A good idea without distribution can remain invisible forever. Distribution is not what happens after you build the business. Distribution is part of the business you are building.
This is where many ideas begin to collapse. The founders spent their energy on the thing they could see — the product, the interface, the launch — then reached the part that was always going to be harder: getting someone to care, to trust, to switch, to pay, and doing it repeatedly at a sustainable cost. The product was not necessarily bad. The business around the product was never designed.
THE COST YOU DON'T SEE
If you build something unnecessary, the cost is not only the original invoice. Every solution creates a system, and every system creates obligations. A website needs maintenance, content, security, and eventually another redesign. Custom software needs developers, infrastructure, and upgrades. A CRM needs licenses, configuration, and data discipline. The company does not pay for the wrong decision once. It continues paying for it.
But the cost of not acting is even harder to see. There is no invoice for the customers you never acquired. No line in the accounting system for the search positions a competitor built while you waited. No monthly statement showing the opportunity that used to exist.
That is why delay can feel free. Until one day it is obvious that it was not.
THE DECISION BEFORE THE DECISION
Before committing to a major solution, a company should be able to answer a few basic questions: what exactly is happening, and why? How do we know? Is there real demand, who is the customer, and can we reach them? Can the economics work, and who already occupies the market? What happens if we do nothing — or wait a year? What outcome are we actually trying to create, and what's the simplest intervention capable of producing it? And if the evidence says the opportunity is real, what exactly are we still waiting for?
These questions can lead to very different conclusions. Sometimes: do not build it. Sometimes: build something smaller first. Sometimes: fix something else before you build it. And sometimes: you have already analyzed enough — start now.
Strategy is not a sophisticated way to avoid making decisions. It should make decisions possible.

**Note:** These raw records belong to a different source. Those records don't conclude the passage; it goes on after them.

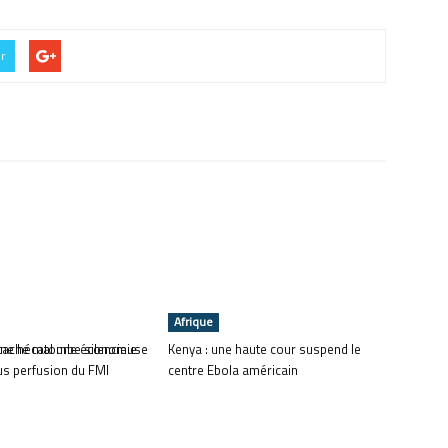
er
Afrique
 une hécatombe silencieuse
r cache mal une économie
Kenya : une haute cour suspend le
us perfusion du FMI
centre Ebola américain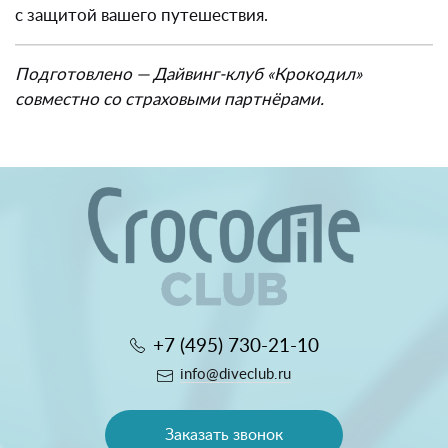
с защитой вашего путешествия.
Подготовлено — Дайвинг-клуб «Крокодил»
совместно со страховыми партнёрами.
+7 (495) 730-21-10
info@diveclub.ru
Заказать звонок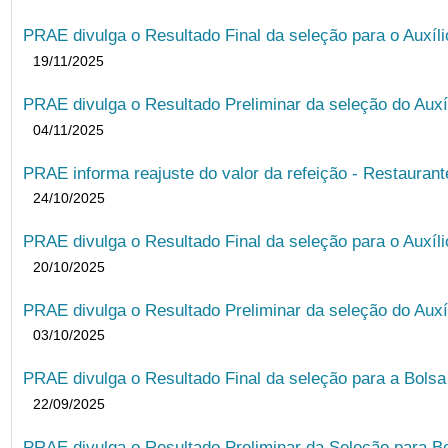
PRAE divulga o Resultado Final da seleção para o Auxíl
19/11/2025
PRAE divulga o Resultado Preliminar da seleção do Auxí
04/11/2025
PRAE informa reajuste do valor da refeição - Restauran
24/10/2025
PRAE divulga o Resultado Final da seleção para o Auxíl
20/10/2025
PRAE divulga o Resultado Preliminar da seleção do Auxí
03/10/2025
PRAE divulga o Resultado Final da seleção para a Bols
22/09/2025
PRAE divulga o Resultado Preliminar da Seleção para B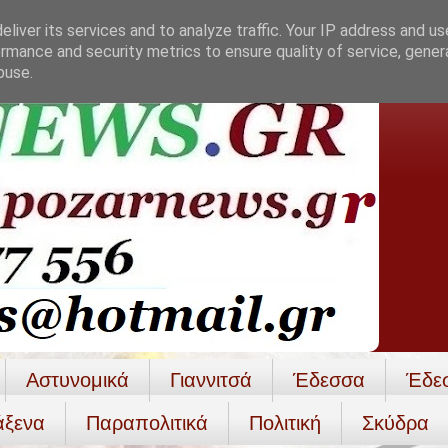
liver its services and to analyze traffic. Your IP address and u
rmance and security metrics to ensure quality of service, gene
buse.
Αστυνομικά
Γιαννιτσά
Έδεσσα
Έδε
άξενα
Παραπολιτικά
Πολιτική
Σκύδρα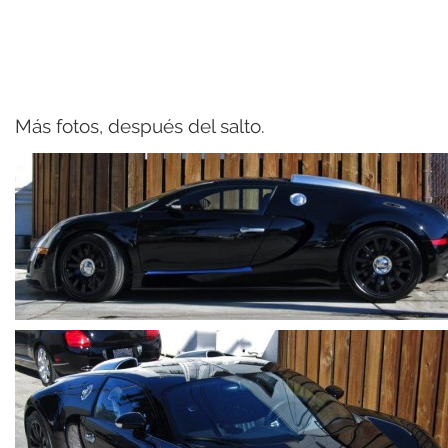
Más fotos, después del salto.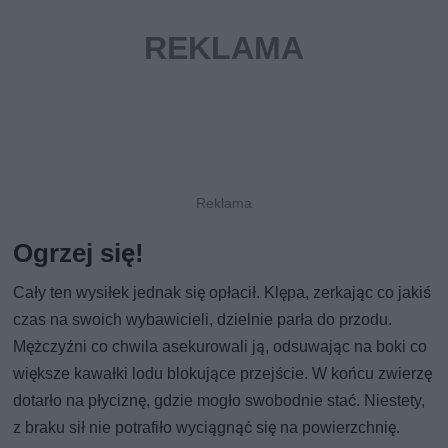
Ogrzej się!
Cały ten wysiłek jednak się opłacił. Klępa, zerkając co jakiś
czas na swoich wybawicieli, dzielnie parła do przodu.
Mężczyźni co chwila asekurowali ją, odsuwając na boki co
większe kawałki lodu blokujące przejście. W końcu zwierzę
dotarło na płyciznę, gdzie mogło swobodnie stać. Niestety,
z braku sił nie potrafiło wyciągnąć się na powierzchnię.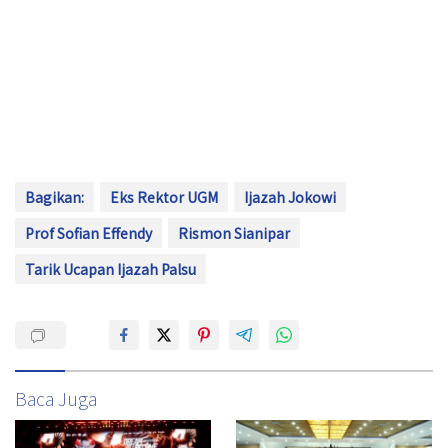
Bagikan:
Eks Rektor UGM
Ijazah Jokowi
Prof Sofian Effendy
Rismon Sianipar
Tarik Ucapan Ijazah Palsu
Baca Juga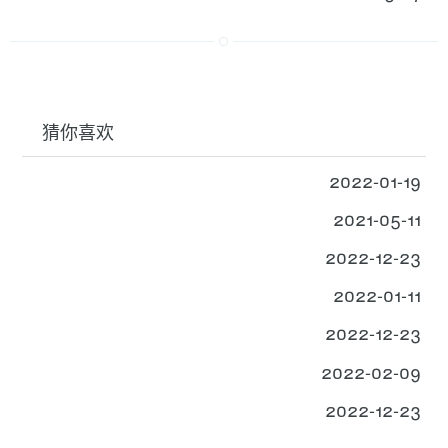
猜你喜欢
2022-01-19
2021-05-11
2022-12-23
2022-01-11
2022-12-23
2022-02-09
2022-12-23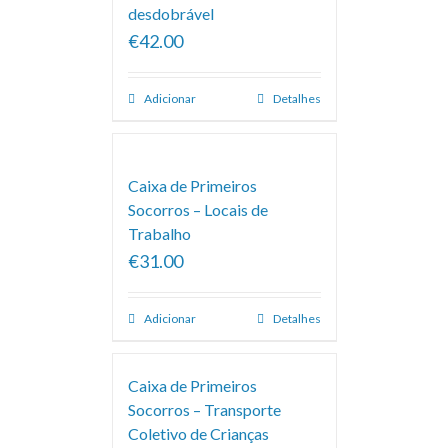
desdobrável
€42.00
Adicionar
Detalhes
Caixa de Primeiros
Socorros – Locais de
Trabalho
€31.00
Adicionar
Detalhes
Caixa de Primeiros
Socorros – Transporte
Coletivo de Crianças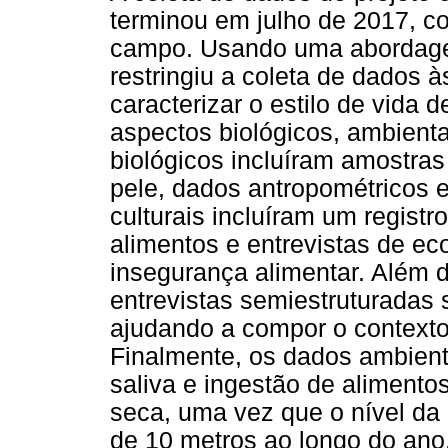
terminou em julho de 2017, co
campo. Usando uma abordagem
restringiu a coleta de dados 
caracterizar o estilo de vida
aspectos biológicos, ambienta
biológicos incluíram amostras 
pele, dados antropométricos 
culturais incluíram um registr
alimentos e entrevistas de ec
insegurança alimentar. Além 
entrevistas semiestruturadas
ajudando a compor o contexto 
Finalmente, os dados ambient
saliva e ingestão de aliment
seca, uma vez que o nível da
de 10 metros ao longo do ano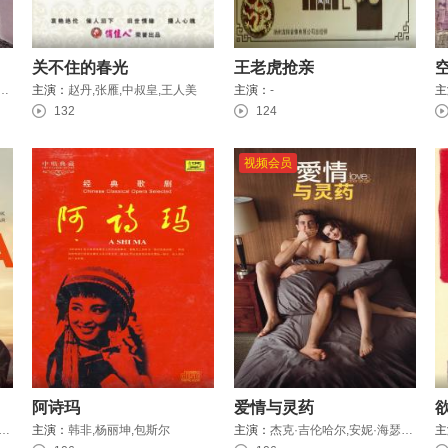
关不住的春光
王老虎抢亲
ars Ekborg,Dagmar Ebbesen
主演：
赵丹,张雁,中叔皇,王人美
主演：
-
主
132
124
视频会员
阿诗玛
爱情与灵药
赫塔尔,埃洛拉·托尔基亚,克莱尔·拉什布鲁克
主演：
韩非,杨丽坤,包斯尔
主演：
杰克·吉伦哈尔,安妮·海瑟薇,奥利弗·普莱特,汉克·阿扎利亚,乔什·盖德,盖布瑞·马赫特,朱迪·格雷尔,乔治·席格
主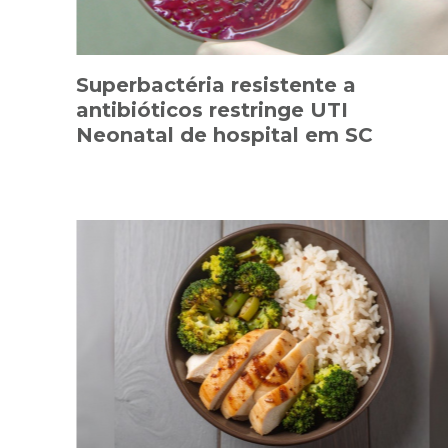
Superbactéria resistente a
antibióticos restringe UTI
Neonatal de hospital em SC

WRONG MOVE, RIGHT MOVE, TOO LATE
A business can fail by acting too quickly on the wrong idea. It can also fail by moving too slowly on the right one.
Today, AI is making the first mistake easier than ever — we can generate, design, build, and launch before seriously asking whether anyone needs what we're creating. At the same time, companies still make the second mistake exactly as they always have. They wait. They discuss. They postpone. They hope the opportunity will remain exactly where they left it.
It will not.
The answer is not endless analysis, and it is not blind speed. It is the ability to distinguish between a bad idea that should be stopped and a good opportunity that should no longer be delayed.
Do not confuse action with progress. Do not confuse hesitation with strategy. Research the problem. Understand the market. Challenge the solution. Know how the business will reach its customers. And when the evidence says the opportunity is real, recognize that time has become part of the decision.
Because the most expensive thing you build may be something you never needed. And the most expensive thing you never build may be the one someone else eventually does.